On se rappelle que dans l'excellent livre de Laurence Lacour "Le bûcher des innocents", l'auteure parle de la voisine des Villemin Marcelle Claudon. Celle-ci aurait vu au moment de l'enlèvement du petit Grégory une voiture verte conduite par un homme moustachu à la figure ronde et aux cheveux bouclés; à ses côtés une jeune fille aux cheveux roux. Bref, Laroche et sa jeune belle-soeur Murielle. Par peur de représailles disait-elle elle n'avait pas voulu témoigner.

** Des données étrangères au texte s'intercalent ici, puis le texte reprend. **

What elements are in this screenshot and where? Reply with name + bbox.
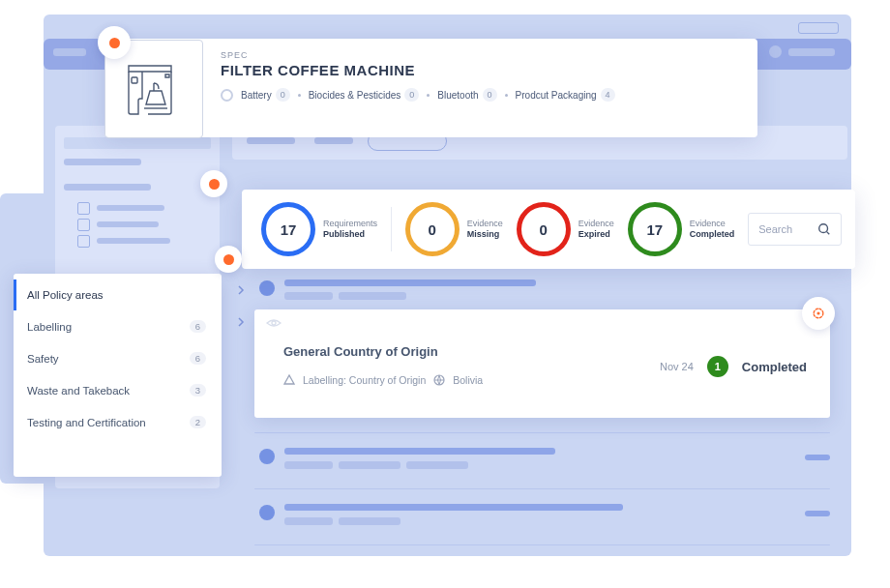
sk	[339, 292, 406, 300]
tag-packaging[interactable]: Prodcut Packaging4	[516, 88, 615, 102]
sk	[97, 221, 159, 227]
policy-item-testing[interactable]: Testing and Certification2	[14, 406, 222, 438]
sk	[339, 461, 400, 469]
stat-donut: 17	[261, 202, 315, 256]
header-sk	[798, 22, 839, 34]
header-avatar-sk	[769, 45, 782, 58]
svg-point-5	[816, 311, 819, 314]
checkbox-sk	[77, 235, 90, 248]
triangle-icon	[283, 374, 295, 386]
policy-item-all[interactable]: All Policy areas	[14, 279, 222, 310]
sk	[805, 511, 830, 516]
dot-separator	[298, 94, 301, 97]
requirement-date: Nov 24	[660, 361, 694, 372]
gear-icon	[812, 307, 825, 320]
pulse-marker[interactable]	[215, 246, 242, 273]
row-dot	[259, 505, 275, 520]
tag-bluetooth[interactable]: Bluetooth0	[437, 88, 496, 102]
stats-card: 17 RequirementsPublished 0 EvidenceMissi…	[242, 190, 855, 269]
policy-item-labelling[interactable]: Labelling6	[14, 310, 222, 342]
chevron-right-icon	[235, 284, 247, 296]
checkbox-sk	[77, 202, 90, 215]
checkbox-sk	[77, 219, 90, 231]
stat-expired[interactable]: 0 EvidenceExpired	[517, 202, 614, 256]
tag-battery[interactable]: Battery0	[241, 88, 290, 102]
divider	[254, 544, 830, 545]
row-dot	[259, 280, 275, 296]
sk	[339, 517, 400, 525]
spec-tags: Battery0 Biocides & Pesticides0 Bluetoot…	[221, 88, 615, 102]
requirement-count: 1	[707, 356, 728, 377]
sk	[284, 292, 333, 300]
sk	[97, 238, 170, 244]
search-icon	[817, 222, 831, 236]
header-sk	[53, 48, 86, 56]
spec-eyebrow: SPEC	[221, 50, 615, 60]
search-placeholder: Search	[758, 223, 792, 235]
svg-point-1	[819, 224, 828, 233]
tag-ring-icon	[221, 89, 233, 102]
eye-icon	[266, 317, 282, 329]
stat-donut: 0	[405, 202, 460, 256]
globe-icon	[433, 374, 445, 386]
sk	[64, 137, 211, 149]
row-dot	[259, 449, 275, 464]
spec-card[interactable]: SPEC FILTER COFFEE MACHINE Battery0 Bioc…	[104, 39, 757, 137]
sk	[64, 184, 151, 191]
search-input[interactable]: Search	[748, 213, 842, 246]
policy-dropdown: All Policy areas Labelling6 Safety6 Wast…	[14, 274, 222, 477]
svg-point-2	[272, 321, 276, 325]
sk	[64, 159, 141, 165]
pulse-marker[interactable]	[98, 26, 131, 59]
requirement-card[interactable]: General Country of Origin Labelling: Cou…	[254, 309, 830, 418]
stat-published[interactable]: 17 RequirementsPublished	[261, 202, 377, 256]
header-sk	[788, 48, 835, 56]
policy-item-waste[interactable]: Waste and Takeback3	[14, 374, 222, 406]
divider	[254, 432, 830, 433]
sk	[284, 461, 333, 469]
spec-title: FILTER COFFEE MACHINE	[221, 62, 615, 78]
divider	[254, 488, 830, 489]
dot-separator	[427, 94, 430, 97]
stat-donut: 17	[628, 202, 682, 256]
sk	[97, 205, 164, 211]
svg-rect-0	[132, 77, 137, 83]
requirement-meta: Labelling: Country of Origin Bolivia	[283, 374, 483, 386]
sk	[284, 448, 555, 455]
sk	[284, 279, 536, 286]
sk	[247, 137, 295, 144]
sk	[805, 455, 830, 460]
stat-donut: 0	[517, 202, 571, 256]
chevron-right-icon	[235, 316, 247, 328]
sk	[314, 137, 353, 144]
stat-divider	[391, 207, 392, 251]
policy-item-safety[interactable]: Safety6	[14, 342, 222, 374]
tag-biocides[interactable]: Biocides & Pesticides0	[309, 88, 420, 102]
stat-completed[interactable]: 17 EvidenceCompleted	[628, 202, 735, 256]
dot-separator	[505, 94, 508, 97]
sk	[284, 517, 333, 525]
sk	[284, 504, 623, 511]
requirement-status: Completed	[742, 360, 807, 374]
settings-marker[interactable]	[802, 297, 835, 330]
requirement-title: General Country of Origin	[283, 344, 438, 359]
sk	[406, 461, 468, 469]
pulse-marker[interactable]	[200, 170, 227, 197]
stat-missing[interactable]: 0 EvidenceMissing	[405, 202, 503, 256]
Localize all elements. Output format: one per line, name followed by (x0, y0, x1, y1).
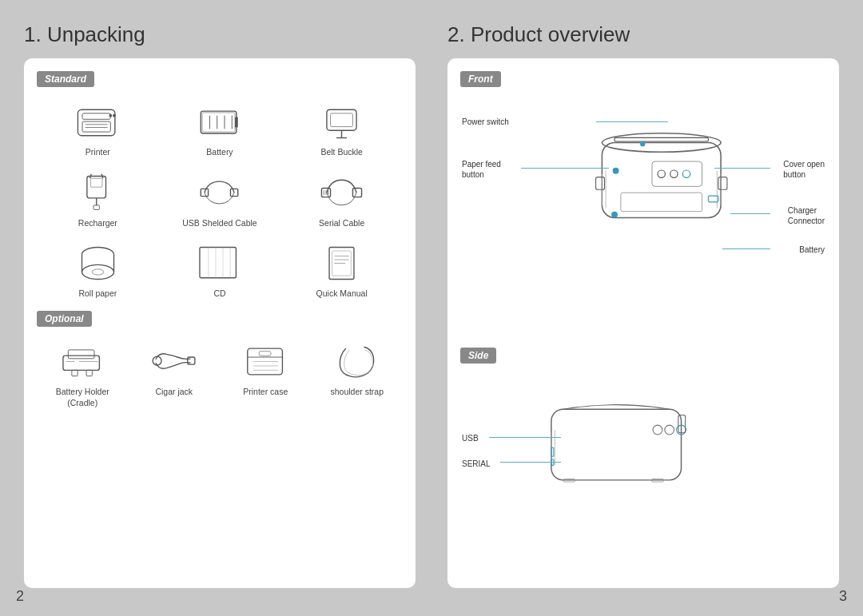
svg-rect-14 (327, 109, 356, 130)
svg-rect-8 (203, 112, 236, 131)
optional-items-grid: Battery Holder(Cradle) Cigar j (37, 335, 403, 413)
serial-cable-icon (314, 171, 370, 215)
svg-point-66 (670, 170, 678, 177)
roll-paper-icon (70, 241, 125, 285)
battery-icon (192, 100, 248, 144)
page-layout: 1. Unpacking Standard (0, 0, 863, 616)
belt-buckle-label: Belt Buckle (320, 147, 363, 158)
battery-front-label: Battery (799, 245, 825, 254)
unpacking-box: Standard (24, 58, 416, 588)
list-item: Printer case (220, 335, 312, 413)
svg-point-78 (613, 168, 619, 174)
list-item: Battery (159, 95, 281, 163)
svg-point-77 (640, 141, 645, 146)
standard-badge: Standard (37, 71, 94, 87)
list-item: USB Shelded Cable (159, 166, 281, 234)
svg-rect-2 (82, 121, 110, 132)
list-item: Recharger (37, 166, 159, 234)
cd-label: CD (213, 288, 225, 300)
svg-rect-74 (718, 177, 727, 190)
left-title: 1. Unpacking (24, 22, 416, 47)
list-item: shoulder strap (312, 335, 404, 413)
belt-buckle-icon (314, 100, 370, 144)
list-item: Serial Cable (280, 166, 403, 234)
svg-rect-19 (90, 178, 102, 187)
recharger-label: Recharger (78, 218, 117, 229)
left-page-number: 2 (16, 588, 24, 605)
optional-section: Optional (37, 311, 403, 413)
serial-cable-label: Serial Cable (319, 218, 364, 229)
left-page: 1. Unpacking Standard (0, 0, 432, 616)
front-diagram: Power switch Paper feedbutton Cover open… (460, 95, 826, 335)
product-overview-box: Front (447, 58, 839, 588)
svg-rect-61 (602, 143, 721, 218)
quick-manual-label: Quick Manual (316, 288, 368, 300)
right-page: 2. Product overview Front (432, 0, 863, 616)
standard-items-grid: Printer B (37, 95, 403, 304)
cover-open-label: Cover openbutton (783, 159, 825, 180)
svg-line-21 (89, 174, 91, 178)
battery-holder-icon (54, 340, 110, 384)
svg-line-22 (101, 174, 103, 178)
svg-rect-23 (93, 205, 99, 209)
battery-holder-label: Battery Holder(Cradle) (56, 387, 109, 408)
serial-line (500, 462, 561, 463)
battery-line (722, 248, 770, 249)
svg-rect-63 (614, 137, 708, 141)
shoulder-strap-icon (329, 340, 385, 384)
usb-cable-icon (192, 171, 248, 215)
optional-badge: Optional (37, 311, 92, 327)
charger-connector-label: ChargerConnector (788, 205, 825, 226)
list-item: Battery Holder(Cradle) (37, 335, 129, 413)
svg-point-6 (113, 113, 116, 117)
svg-point-65 (658, 170, 665, 177)
cigar-jack-icon (146, 340, 202, 384)
list-item: CD (159, 236, 281, 304)
usb-label: USB (462, 434, 479, 443)
shoulder-strap-label: shoulder strap (330, 387, 384, 398)
svg-rect-1 (82, 113, 110, 118)
svg-point-83 (665, 425, 674, 435)
list-item: Quick Manual (280, 236, 403, 304)
list-item: Roll paper (37, 236, 159, 304)
paper-feed-line (521, 168, 609, 169)
svg-rect-15 (331, 113, 353, 126)
side-diagram: USB SERIAL (460, 372, 826, 579)
power-switch-label: Power switch (462, 117, 509, 126)
cd-icon (192, 241, 248, 285)
printer-label: Printer (86, 147, 110, 158)
usb-line (489, 437, 561, 438)
svg-point-82 (653, 425, 662, 435)
svg-rect-49 (72, 371, 78, 376)
list-item: Belt Buckle (280, 95, 403, 163)
svg-rect-37 (200, 247, 236, 277)
svg-rect-72 (621, 193, 702, 211)
paper-feed-label: Paper feedbutton (462, 159, 501, 180)
roll-paper-label: Roll paper (78, 288, 117, 300)
svg-rect-48 (68, 350, 94, 359)
svg-rect-27 (353, 189, 362, 197)
svg-point-76 (611, 212, 618, 218)
svg-rect-50 (86, 371, 92, 376)
svg-rect-7 (201, 111, 237, 133)
power-switch-line (596, 121, 668, 122)
right-page-number: 3 (839, 588, 847, 605)
front-badge: Front (460, 71, 501, 87)
printer-case-label: Printer case (243, 387, 288, 398)
right-title: 2. Product overview (447, 22, 839, 47)
svg-point-67 (682, 170, 690, 177)
svg-rect-54 (188, 357, 195, 364)
printer-case-icon (237, 340, 293, 384)
svg-point-5 (109, 113, 112, 117)
list-item: Printer (37, 95, 159, 163)
side-section: Side (460, 348, 826, 579)
svg-rect-57 (259, 352, 271, 356)
charger-line (730, 213, 770, 214)
svg-rect-79 (551, 409, 682, 480)
cigar-jack-label: Cigar jack (155, 387, 193, 398)
cover-open-line (714, 168, 770, 169)
printer-icon (70, 100, 125, 144)
svg-rect-64 (652, 161, 702, 186)
quick-manual-icon (314, 241, 370, 285)
svg-rect-73 (596, 177, 605, 190)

On en sait un peu plus dans le livre d'Etienne Sesmat "Les deux affaires Gregory". A cette époque l'auteur était capitaine de gendarmerie et dirigeait l'enquête avant d'être dessaisi au profit du SRPJ. Voici en résumé ce qu'il déclare à propos de cet épisode :
Après que les Villemin eurent vendu leur pavillon de Lépanges, cette dame, Marcelle Claudon, se confia aux nouveaux propriaitaires les
Conreaux. Elle réitéra les mêmes déclarations, mais dit-elle j'étais accompagné de mon ami Claude Colin et c'est pour cela que n'ai pas voulu témoigner. Les Conreaux avertirent leur avocat, qui lui-même avertit le président Martin, successeur de Maurice Simon, et chargé de clôturé le dossier au tribunal de Dijon. Le magistrat instructeur diligenta une enquête et les gendarmes retrouvèrent facilement Claude Colin qui confirma avec soulagement les dires de son amie : à 17 H j'ai emmené Marcelle avec ma voiture pour qu'elle aille rechercher les vaches et j'ai croisé sur le chemin une voiture verte dont le conducteur était un homme
corpulent, une femme aux cheveux roux était assise à ses côtés. Marcelle
Claudon dira même plus tard que le conducteur portait un pull-over jacquard et avait des moustaches.
Le témoignage de Claude Colin fut acté par PV le 31 octobre 1990 soit 6 ans après la mort de Bernard Laroche. Ce PV ne pouvait donc servir puisque l'action civile contre Laroche était éteinte du fait de sa mort.

Bernard Laroche est donc, à mon avis, le premier suspect sur la liste peu longue des kidnapeurs potentiels. Si on ajoute la déposition accablante de Murielle Bolle, qui s'est rétractée par la suite, et les témoignages du chauffeur de bus et de 5 camarades d'école de Murielle qui disent que Murielle n'a pas pris le bus scolaire le jour de l'enlèvement, cela fait beaucoup à l'encontre de Laroche, qui pendant sa détention n'a jamais subi d'examen psychiatrique.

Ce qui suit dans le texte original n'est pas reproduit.